**Exercise description**
All that is wanted is the lines from the first line of the listing below through the line containing "wymiarach 180x180", written out exactly with pictures left out.

**Records for the task**

=== Section Start ===

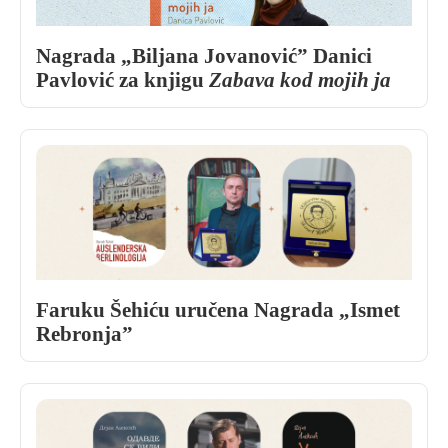
Nagrada „Biljana Jovanović” Danici
Pavlović za knjigu
Zabava kod mojih ja
Faruku Šehiću uručena Nagrada „Ismet
Rebronja”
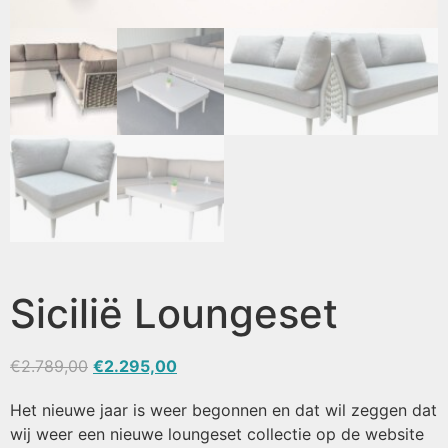
Sicilië Loungeset
€
2.789,00
€
2.295,00
Het nieuwe jaar is weer begonnen en dat wil zeggen dat
wij weer een nieuwe loungeset collectie op de website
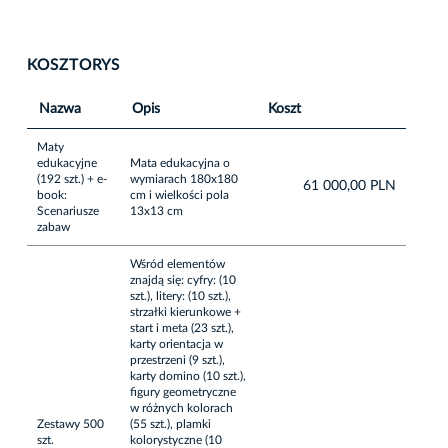
KOSZTORYS
Nazwa
Opis
Koszt
Maty
edukacyjne
Mata edukacyjna o
(192 szt.) + e-
wymiarach 180x180
61 000,00 PLN
book:
cm i wielkości pola
Scenariusze
13x13 cm
zabaw
Wśród elementów
znajdą się: cyfry: (10
szt.), litery: (10 szt.),
strzałki kierunkowe +
start i meta (23 szt.),
karty orientacja w
przestrzeni (9 szt.),
karty domino (10 szt.),
figury geometryczne
w różnych kolorach
Zestawy 500
(55 szt.), plamki
szt.
kolorystyczne (10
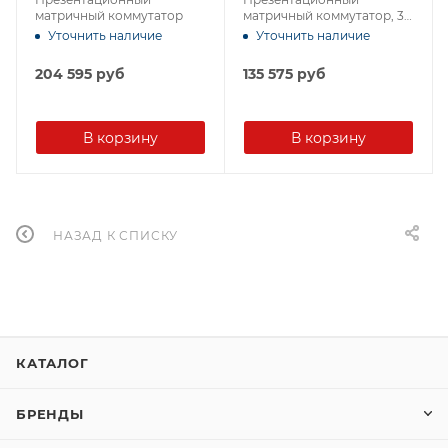
матричный коммутатор
матричный коммутатор, 3
входа HDMI и 1 VGA, 2
Уточнить наличие
Уточнить наличие
выхода HDMI, до 4096 x
2160
204 595
руб
135 575
руб
В корзину
В корзину
НАЗАД К СПИСКУ
КАТАЛОГ
БРЕНДЫ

=== Section End ===

**Completed task**
Nagrada „Biljana Jovanović” Danici
Pavlović za knjigu
Zabava kod mojih ja
Faruku Šehiću uručena Nagrada „Ismet
Rebronja”
Sicilië Loungeset
€
2.789,00
€
2.295,00
Het nieuwe jaar is weer begonnen en dat wil zeggen dat
wij weer een nieuwe loungeset collectie op de website
KOSZTORYS
Nazwa
Opis
Koszt
Maty
edukacyjne
Mata edukacyjna o
(192 szt.) + e-
wymiarach 180x180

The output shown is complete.